Pai da jovem ativista, além de considerado a maior liderança do povo, Almir Suruí vibra ao ver que a filha está trilhando a continuidade do legado dos Paiter. “Ela está fazendo a parte dela, buscando o sonho que nosso povo tem, além de estar contribuindo para um mundo melhor”, disse, também, em entrevista à CENARIUM.
 
“O discurso da Txai revela à sociedade global que não é fácil defender a Amazônia e buscar o equilíbrio sobre o que o mundo está discutindo, que são as mudanças climáticas. Ela foi a única brasileira a discursar na abertura e mostrou, realmente, protagonismo indígena. Hoje, os povos indígenas têm feito isso, mostrando que o papel da Amazônia é crucial para o mundo. 

O líder indígena e pai de Txai Suruí, Almir Suruí. (Reprodução/Kanindé)

Almir diz ainda que diferente de promessas vazias de líderes mundiais, Txai reverbera um ultimato, pedindo que a população global enxergue a realidade, “enquanto os povos indígenas têm feito seu papel para proteger a floresta e a humanidade, a partir de suas lutas”. “É isso que ela tenta mostrar nesta COP”, acrescentou.

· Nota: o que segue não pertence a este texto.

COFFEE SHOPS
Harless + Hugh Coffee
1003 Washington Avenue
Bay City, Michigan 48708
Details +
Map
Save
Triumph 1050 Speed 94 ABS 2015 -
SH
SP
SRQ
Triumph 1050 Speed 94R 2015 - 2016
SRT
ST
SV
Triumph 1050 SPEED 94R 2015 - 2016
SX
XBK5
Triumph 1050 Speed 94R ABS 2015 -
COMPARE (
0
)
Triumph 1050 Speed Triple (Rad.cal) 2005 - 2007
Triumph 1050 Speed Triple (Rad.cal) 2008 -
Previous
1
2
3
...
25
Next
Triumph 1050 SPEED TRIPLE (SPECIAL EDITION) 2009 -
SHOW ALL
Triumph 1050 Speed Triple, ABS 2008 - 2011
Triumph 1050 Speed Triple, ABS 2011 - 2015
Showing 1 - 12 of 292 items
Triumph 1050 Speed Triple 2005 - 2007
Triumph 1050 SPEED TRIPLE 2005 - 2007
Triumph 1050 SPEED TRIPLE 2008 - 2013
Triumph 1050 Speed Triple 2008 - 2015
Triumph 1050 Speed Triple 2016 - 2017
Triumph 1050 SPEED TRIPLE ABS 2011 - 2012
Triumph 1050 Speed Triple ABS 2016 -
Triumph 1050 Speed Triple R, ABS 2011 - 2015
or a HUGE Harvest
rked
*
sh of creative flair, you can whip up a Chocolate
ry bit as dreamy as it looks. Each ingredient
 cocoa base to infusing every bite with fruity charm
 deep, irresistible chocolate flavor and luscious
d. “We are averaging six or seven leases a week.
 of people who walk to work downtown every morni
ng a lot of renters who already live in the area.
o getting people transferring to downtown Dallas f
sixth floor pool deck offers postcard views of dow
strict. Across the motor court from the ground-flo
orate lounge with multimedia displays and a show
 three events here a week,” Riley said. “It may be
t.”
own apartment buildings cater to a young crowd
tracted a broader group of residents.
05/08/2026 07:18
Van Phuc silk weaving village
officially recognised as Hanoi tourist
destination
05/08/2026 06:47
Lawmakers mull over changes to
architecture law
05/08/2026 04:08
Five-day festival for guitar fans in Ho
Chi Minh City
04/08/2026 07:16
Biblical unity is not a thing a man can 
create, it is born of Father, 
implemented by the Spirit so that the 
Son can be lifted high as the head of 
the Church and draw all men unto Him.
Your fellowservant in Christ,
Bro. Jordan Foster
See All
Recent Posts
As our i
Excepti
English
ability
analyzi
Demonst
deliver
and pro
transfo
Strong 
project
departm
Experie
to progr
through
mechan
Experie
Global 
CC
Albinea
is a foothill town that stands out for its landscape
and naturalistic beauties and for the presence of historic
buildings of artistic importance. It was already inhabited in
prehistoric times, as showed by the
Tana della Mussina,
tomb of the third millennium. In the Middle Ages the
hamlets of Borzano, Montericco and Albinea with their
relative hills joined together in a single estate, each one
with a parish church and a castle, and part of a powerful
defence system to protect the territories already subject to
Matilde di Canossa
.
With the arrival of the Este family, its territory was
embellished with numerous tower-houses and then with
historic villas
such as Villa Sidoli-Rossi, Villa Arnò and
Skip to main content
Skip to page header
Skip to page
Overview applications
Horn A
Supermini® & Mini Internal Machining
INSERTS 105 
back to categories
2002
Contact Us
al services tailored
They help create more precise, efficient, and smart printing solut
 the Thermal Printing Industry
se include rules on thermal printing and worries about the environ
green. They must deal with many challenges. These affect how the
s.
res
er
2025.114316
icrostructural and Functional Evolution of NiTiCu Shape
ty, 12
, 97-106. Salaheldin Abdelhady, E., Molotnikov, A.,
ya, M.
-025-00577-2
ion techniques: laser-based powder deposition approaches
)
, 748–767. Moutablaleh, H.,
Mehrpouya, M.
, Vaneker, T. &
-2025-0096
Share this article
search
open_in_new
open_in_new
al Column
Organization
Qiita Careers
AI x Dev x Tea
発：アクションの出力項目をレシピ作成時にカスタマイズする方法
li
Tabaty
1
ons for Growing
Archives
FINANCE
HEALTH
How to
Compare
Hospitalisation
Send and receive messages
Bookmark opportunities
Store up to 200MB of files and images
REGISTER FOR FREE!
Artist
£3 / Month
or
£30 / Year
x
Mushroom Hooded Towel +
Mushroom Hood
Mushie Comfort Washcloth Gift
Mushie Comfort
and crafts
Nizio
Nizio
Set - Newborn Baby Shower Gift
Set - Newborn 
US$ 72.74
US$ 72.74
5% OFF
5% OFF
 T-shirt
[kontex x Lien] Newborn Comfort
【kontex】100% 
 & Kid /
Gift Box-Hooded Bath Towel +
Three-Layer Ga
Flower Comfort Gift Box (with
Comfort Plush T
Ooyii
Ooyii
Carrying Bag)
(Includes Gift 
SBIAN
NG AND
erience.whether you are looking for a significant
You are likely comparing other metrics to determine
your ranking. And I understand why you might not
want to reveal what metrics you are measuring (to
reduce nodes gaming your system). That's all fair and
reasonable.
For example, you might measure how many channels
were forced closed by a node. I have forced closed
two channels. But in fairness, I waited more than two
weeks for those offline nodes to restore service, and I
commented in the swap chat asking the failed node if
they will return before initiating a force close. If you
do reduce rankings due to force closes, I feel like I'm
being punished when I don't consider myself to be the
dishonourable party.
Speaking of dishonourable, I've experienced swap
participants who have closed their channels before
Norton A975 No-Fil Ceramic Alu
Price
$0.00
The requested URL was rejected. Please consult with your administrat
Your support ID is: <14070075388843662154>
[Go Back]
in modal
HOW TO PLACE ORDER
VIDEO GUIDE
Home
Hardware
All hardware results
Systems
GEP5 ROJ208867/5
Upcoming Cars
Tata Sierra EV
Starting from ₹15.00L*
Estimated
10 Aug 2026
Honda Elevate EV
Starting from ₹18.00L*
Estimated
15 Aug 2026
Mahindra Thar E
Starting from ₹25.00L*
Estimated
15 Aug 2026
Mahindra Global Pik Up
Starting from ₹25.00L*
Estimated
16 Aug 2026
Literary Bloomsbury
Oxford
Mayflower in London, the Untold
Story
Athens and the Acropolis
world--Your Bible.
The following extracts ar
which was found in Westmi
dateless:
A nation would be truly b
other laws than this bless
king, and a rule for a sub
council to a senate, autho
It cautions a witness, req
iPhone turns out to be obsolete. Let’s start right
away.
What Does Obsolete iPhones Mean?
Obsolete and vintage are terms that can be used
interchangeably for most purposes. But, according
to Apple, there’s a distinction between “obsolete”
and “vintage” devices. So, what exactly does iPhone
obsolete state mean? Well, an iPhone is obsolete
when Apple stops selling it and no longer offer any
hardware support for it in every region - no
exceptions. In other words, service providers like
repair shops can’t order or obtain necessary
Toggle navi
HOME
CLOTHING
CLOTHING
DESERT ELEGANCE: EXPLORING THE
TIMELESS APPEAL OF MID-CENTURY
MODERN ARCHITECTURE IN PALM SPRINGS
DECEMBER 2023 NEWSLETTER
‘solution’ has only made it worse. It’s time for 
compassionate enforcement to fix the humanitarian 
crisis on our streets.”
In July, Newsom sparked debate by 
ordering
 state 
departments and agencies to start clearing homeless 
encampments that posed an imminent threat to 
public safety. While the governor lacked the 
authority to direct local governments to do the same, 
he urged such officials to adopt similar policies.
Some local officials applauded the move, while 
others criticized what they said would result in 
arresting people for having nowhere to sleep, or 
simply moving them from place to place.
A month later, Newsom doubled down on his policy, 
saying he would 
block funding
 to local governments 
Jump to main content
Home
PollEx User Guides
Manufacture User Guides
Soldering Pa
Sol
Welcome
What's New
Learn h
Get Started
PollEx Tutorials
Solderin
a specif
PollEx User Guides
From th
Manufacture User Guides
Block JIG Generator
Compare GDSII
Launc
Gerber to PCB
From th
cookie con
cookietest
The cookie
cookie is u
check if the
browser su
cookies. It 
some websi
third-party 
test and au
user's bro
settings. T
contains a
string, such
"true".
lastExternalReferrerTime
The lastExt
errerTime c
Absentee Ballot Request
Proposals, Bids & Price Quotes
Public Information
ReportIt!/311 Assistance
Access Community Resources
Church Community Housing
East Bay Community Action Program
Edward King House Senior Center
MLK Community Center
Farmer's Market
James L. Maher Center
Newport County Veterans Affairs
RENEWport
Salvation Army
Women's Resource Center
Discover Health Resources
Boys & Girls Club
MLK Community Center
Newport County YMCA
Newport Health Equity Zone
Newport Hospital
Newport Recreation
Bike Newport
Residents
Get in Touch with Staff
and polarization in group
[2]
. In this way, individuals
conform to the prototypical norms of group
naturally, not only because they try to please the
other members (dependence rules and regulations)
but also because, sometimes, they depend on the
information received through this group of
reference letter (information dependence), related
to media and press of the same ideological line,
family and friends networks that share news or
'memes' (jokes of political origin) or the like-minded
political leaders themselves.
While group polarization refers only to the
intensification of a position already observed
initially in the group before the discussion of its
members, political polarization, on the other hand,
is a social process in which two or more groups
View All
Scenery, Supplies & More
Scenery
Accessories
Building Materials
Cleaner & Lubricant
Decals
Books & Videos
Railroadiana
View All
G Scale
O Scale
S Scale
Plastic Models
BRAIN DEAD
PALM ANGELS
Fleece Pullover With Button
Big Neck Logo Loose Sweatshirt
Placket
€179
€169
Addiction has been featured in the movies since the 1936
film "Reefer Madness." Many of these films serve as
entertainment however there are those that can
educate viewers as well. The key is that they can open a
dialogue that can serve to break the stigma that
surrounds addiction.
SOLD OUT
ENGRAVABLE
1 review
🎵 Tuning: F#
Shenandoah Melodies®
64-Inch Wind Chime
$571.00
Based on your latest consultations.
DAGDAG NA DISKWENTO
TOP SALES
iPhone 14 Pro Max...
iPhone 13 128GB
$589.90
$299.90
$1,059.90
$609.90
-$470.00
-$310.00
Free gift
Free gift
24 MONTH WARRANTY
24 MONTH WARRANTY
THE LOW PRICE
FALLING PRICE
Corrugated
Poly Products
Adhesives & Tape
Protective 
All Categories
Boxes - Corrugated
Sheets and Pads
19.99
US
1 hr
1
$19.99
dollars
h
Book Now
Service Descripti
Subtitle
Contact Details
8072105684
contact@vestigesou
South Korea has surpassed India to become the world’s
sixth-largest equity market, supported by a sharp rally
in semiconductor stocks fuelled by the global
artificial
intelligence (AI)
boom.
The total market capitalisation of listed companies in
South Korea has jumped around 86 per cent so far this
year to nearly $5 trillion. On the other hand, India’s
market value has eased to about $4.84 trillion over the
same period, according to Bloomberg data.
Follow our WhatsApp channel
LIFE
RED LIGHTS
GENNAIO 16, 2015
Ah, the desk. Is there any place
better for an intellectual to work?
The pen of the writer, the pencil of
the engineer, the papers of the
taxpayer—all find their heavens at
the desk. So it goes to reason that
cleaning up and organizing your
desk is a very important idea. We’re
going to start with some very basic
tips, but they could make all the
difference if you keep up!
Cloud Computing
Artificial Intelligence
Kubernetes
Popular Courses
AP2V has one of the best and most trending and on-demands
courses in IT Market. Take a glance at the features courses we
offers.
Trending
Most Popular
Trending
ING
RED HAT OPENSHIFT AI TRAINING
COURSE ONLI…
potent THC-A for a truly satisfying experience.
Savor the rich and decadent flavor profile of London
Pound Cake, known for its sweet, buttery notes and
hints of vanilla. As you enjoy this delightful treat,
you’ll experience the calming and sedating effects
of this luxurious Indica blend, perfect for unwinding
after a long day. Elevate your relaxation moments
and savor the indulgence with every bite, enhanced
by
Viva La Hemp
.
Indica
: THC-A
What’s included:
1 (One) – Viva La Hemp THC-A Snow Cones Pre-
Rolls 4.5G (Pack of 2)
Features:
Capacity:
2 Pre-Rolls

“Como pai, eu fico muito orgulhoso. Ela nasceu, cresceu, e agora, jovem, está lutando pelo que, como pai, também tracei, né: o direito indígena, o direito da floresta, da sustentabilidade, da consciência, tudo. Eu me sinto muito orgulhoso disso e o que eu espero dessa geração é que eles continuem buscando o caminho para mostrar ao mundo econômico que a floresta precisa ser trabalhada com respeito. O desenvolvimento precisa trabalhar com sabedoria, conhecimento. É por um mundo melhor que os jovens ativistas estão aí, na luta”, finalizou.